Windows 10 Will No Longer Auto Install Feature Updates Twice a Year (windowscentral.com)
Microsoft has announced that starting with the Windows 10 May 2019 Update, which will hit general availability late next month, users will no longer be forced to install new Windows 10 feature updates as they become available. From a report: This comes after feedback from users who have had countless issues with updates breaking programs, losing files, and installing at inconvenient times. Microsoft has been working hard to improve Windows Update, and while the system is better than it was at launch in 2015, it's still not perfect. Now, users will have the option to not have to deal with feature updates when they are released.
What Microsoft is doing here is splitting Windows Update in two. The normal "check for updates" button will now only function for security and monthly patches. Feature updates now get their own area in Windows Update where the user can initiate the download and install process for the latest feature update available. If the user doesn't want to initiate that process, they don't have to. The user will be alerted that a new feature update is available every now and then, but at no point will the user be forced to install that update, as long as the version of Windows 10 they're currently running is still in support.
What Microsoft is doing here is splitting Windows Update in two.
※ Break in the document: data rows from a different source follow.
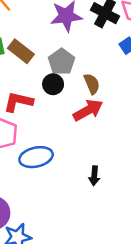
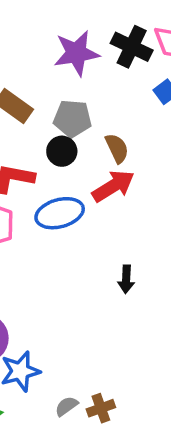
gray pentagon: (61, 62) -> (72, 119), turned -30
blue ellipse: (36, 157) -> (60, 213), moved

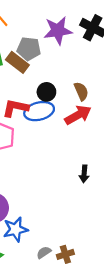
gray pentagon: (72, 119) -> (29, 49), moved
blue ellipse: (60, 213) -> (39, 111), moved

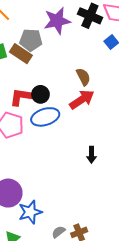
black circle: (46, 92) -> (40, 94), moved
blue ellipse: (39, 111) -> (45, 117), moved

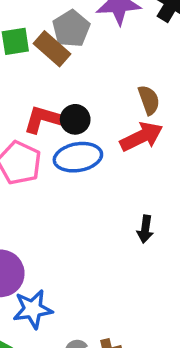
gray pentagon: (31, 40) -> (71, 29), turned 30

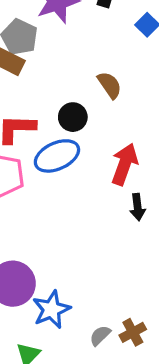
black circle: (75, 119) -> (73, 117), moved
red arrow: (141, 137) -> (125, 164), moved, turned -30

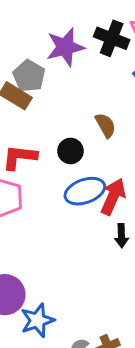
blue ellipse: (57, 156) -> (85, 191), moved

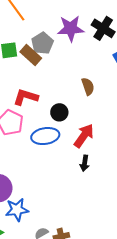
black circle: (71, 151) -> (59, 112), moved
blue ellipse: (85, 191) -> (45, 136), moved

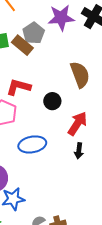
brown semicircle: (88, 86) -> (80, 75), size x1.5
blue ellipse: (45, 136) -> (32, 144), moved

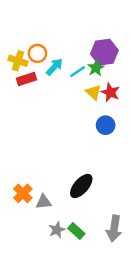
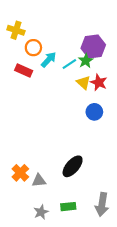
yellow cross: (18, 61) -> (16, 30), moved
red rectangle: (26, 79) -> (24, 70), turned 42
gray star: (57, 230) -> (41, 212), moved
green rectangle: (76, 231) -> (68, 207), turned -48

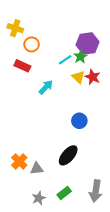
cyan arrow: (49, 60) -> (46, 87), moved
blue circle: (94, 112) -> (79, 121), moved
green rectangle: (68, 207) -> (64, 193), turned -32

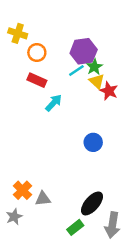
purple hexagon: (88, 43) -> (84, 51), moved
red rectangle: (22, 66) -> (37, 80), moved
yellow triangle: (78, 77) -> (97, 81), moved
black ellipse: (68, 155) -> (92, 203), moved
gray star: (39, 198) -> (14, 217), moved

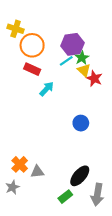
orange circle: (37, 53) -> (32, 45), size x1.5

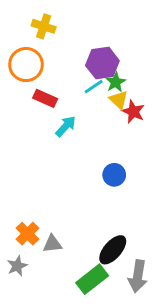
yellow cross: (16, 29) -> (44, 26), moved
orange circle: (32, 45) -> (26, 65), moved
green rectangle: (65, 197) -> (92, 279), size x1.5

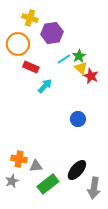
purple hexagon: (102, 63) -> (52, 33), moved
orange cross: (27, 234) -> (19, 159), turned -35
green rectangle: (92, 279) -> (48, 184), moved

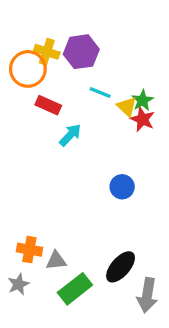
yellow cross: (30, 18) -> (47, 52), moved
green star: (79, 56) -> (143, 100), moved
cyan line: (64, 59) -> (100, 93), turned 56

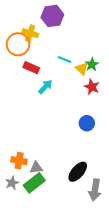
purple hexagon: (81, 52) -> (52, 16), moved
red star: (143, 119) -> (92, 87), moved
blue circle: (122, 187) -> (87, 123), moved
green rectangle: (75, 289) -> (34, 183), moved

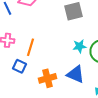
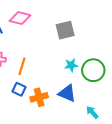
blue square: (20, 66) -> (19, 89), moved

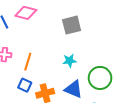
cyan star: (71, 65) -> (70, 61), moved
green circle: (93, 70) -> (100, 78), moved

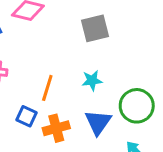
orange line: (28, 62) -> (47, 88), moved
blue triangle: (74, 89) -> (98, 122), turned 42

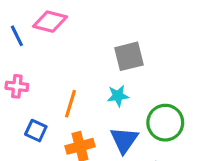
gray square: (95, 28) -> (129, 56), moved
blue square: (26, 116) -> (36, 131), moved

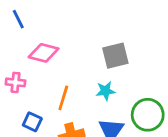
pink diamond: (50, 22) -> (44, 53), moved
blue line: (17, 36) -> (18, 19), moved

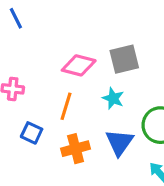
pink diamond: (44, 53) -> (79, 65), moved
cyan star: (105, 91) -> (113, 98), turned 30

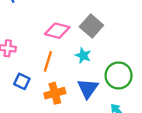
gray square: (124, 59) -> (91, 26), turned -35

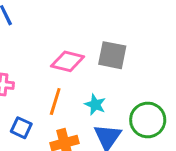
gray square: (91, 26) -> (112, 55), turned -30
cyan star: (83, 55) -> (95, 105), moved

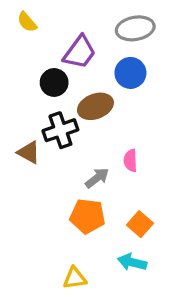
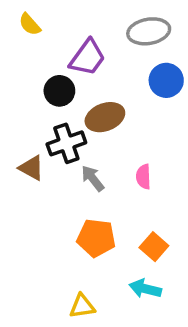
blue circle: (130, 73) -> (166, 80), moved
gray arrow: (97, 178) -> (93, 178), moved, turned -90

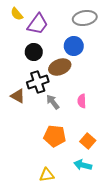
purple trapezoid: (87, 58) -> (38, 24), moved
blue circle: (166, 80) -> (74, 46), moved

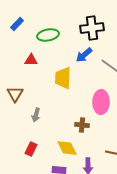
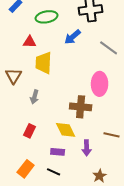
blue arrow: (84, 55) -> (73, 37), moved
yellow trapezoid: (63, 78) -> (44, 63), moved
brown cross: (82, 125) -> (81, 107), size x1.5

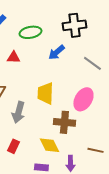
yellow trapezoid: (44, 63) -> (45, 93), moved
pink ellipse: (100, 84) -> (83, 99), turned 30
gray arrow: (35, 97) -> (18, 112), size x1.5

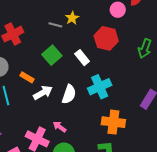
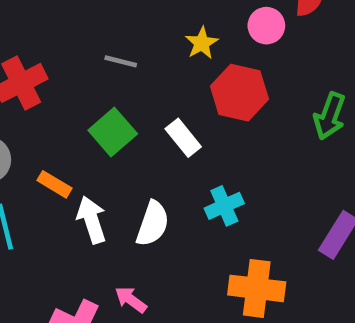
yellow star: (72, 18) -> (202, 43), moved
cyan cross: (100, 87) -> (224, 206), size x0.7
white arrow: (43, 93) -> (92, 220), turned -78

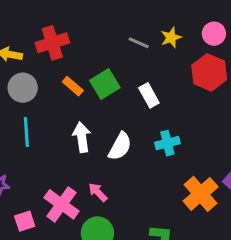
gray line: (121, 61) -> (139, 43), moved
red hexagon: (239, 93) -> (209, 72), moved
orange rectangle: (55, 184) -> (73, 86), moved
orange cross: (257, 288) -> (201, 194), moved, turned 32

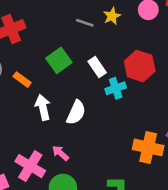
red hexagon: (209, 72) -> (140, 66), moved
orange rectangle: (73, 86) -> (22, 80), moved
cyan cross: (167, 143) -> (116, 88), moved
orange cross: (201, 194) -> (148, 147), turned -32

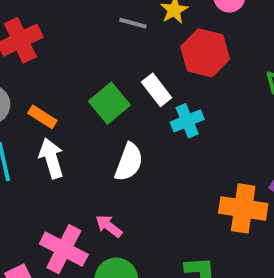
green square: (59, 60) -> (109, 103), moved
red hexagon: (140, 66) -> (205, 53), moved
white arrow: (43, 107) -> (51, 158), moved

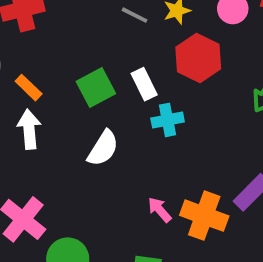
pink arrow: (109, 226) -> (160, 210), moved

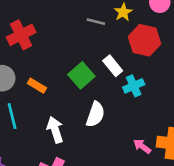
white arrow: (29, 129) -> (55, 130), moved

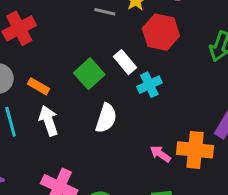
white arrow: (55, 130) -> (48, 121), moved

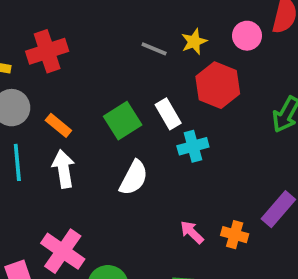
orange cross: (195, 150) -> (235, 235), size x0.6

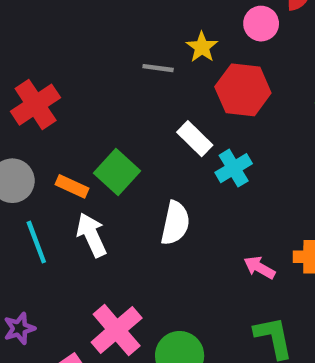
green square: (123, 121) -> (117, 172), moved
pink cross: (63, 251) -> (117, 330), turned 30

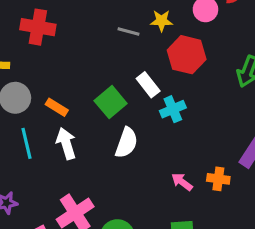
yellow star: (202, 47) -> (161, 21), turned 30
red cross: (36, 105) -> (38, 27), moved, turned 36
green square: (117, 172) -> (111, 102), moved

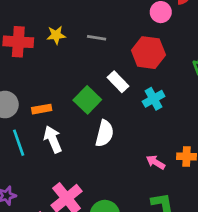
yellow star: (161, 21) -> (56, 35), moved
orange rectangle: (57, 107) -> (42, 109), turned -36
cyan cross: (173, 109) -> (154, 99), moved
The normal "check for updates" button will now only function for security and monthly patches. Feature updates now get their own area in Windows Update where the user can initiate the download and install process for the latest feature update available. If the user doesn't want to initiate that process, they don't have to. The user will be alerted that a new feature update is available every now and then, but at no point will the user be forced to install that update, as long as the version of Windows 10 they're currently running is still in support.
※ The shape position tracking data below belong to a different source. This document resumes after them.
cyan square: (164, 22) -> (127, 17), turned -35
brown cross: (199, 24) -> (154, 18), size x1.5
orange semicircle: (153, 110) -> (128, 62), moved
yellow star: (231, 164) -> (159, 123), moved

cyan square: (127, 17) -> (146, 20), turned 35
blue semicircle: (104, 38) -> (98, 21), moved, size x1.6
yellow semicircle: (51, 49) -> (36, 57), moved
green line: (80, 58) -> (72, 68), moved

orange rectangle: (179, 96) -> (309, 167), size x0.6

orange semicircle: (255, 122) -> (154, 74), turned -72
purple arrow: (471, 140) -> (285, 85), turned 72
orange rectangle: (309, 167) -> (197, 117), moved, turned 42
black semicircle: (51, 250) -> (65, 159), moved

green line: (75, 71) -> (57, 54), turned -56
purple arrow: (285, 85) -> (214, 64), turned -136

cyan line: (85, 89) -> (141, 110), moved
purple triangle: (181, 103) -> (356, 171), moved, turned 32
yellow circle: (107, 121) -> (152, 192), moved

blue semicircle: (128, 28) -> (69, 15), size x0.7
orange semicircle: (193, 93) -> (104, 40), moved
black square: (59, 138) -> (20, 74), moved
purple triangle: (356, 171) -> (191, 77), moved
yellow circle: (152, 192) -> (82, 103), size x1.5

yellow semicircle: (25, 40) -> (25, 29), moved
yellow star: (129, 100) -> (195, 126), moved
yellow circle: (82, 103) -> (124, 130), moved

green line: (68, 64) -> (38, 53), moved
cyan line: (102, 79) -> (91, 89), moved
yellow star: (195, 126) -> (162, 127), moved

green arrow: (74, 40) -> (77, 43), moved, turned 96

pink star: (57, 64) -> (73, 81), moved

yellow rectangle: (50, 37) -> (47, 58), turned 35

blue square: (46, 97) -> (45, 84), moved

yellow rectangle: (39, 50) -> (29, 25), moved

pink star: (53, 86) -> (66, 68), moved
"Still in support" is the key line, but they don't have to change any other policies to make this hurt. This was already changed a while back so the Spring (H1) feature updates only have 18 months of support and Fall (H2) feature updates only have 24 months of support.
So the best you can do is update to the latest in Fall, where you won't be bugged again for two years... and at that point, if you skip the intervening updates and go straight to latest, you get two more years. If you don't want the current Fall update, you'll be bugged again much sooner.
while the customers have been pushing back that they didn’t want these features
Huh? As far as I can tell customers have only ever wanted to be in control of updates and wanted their system to be stable. Who are these strange customers you apparently know that actively don't want the features that come out in the updates?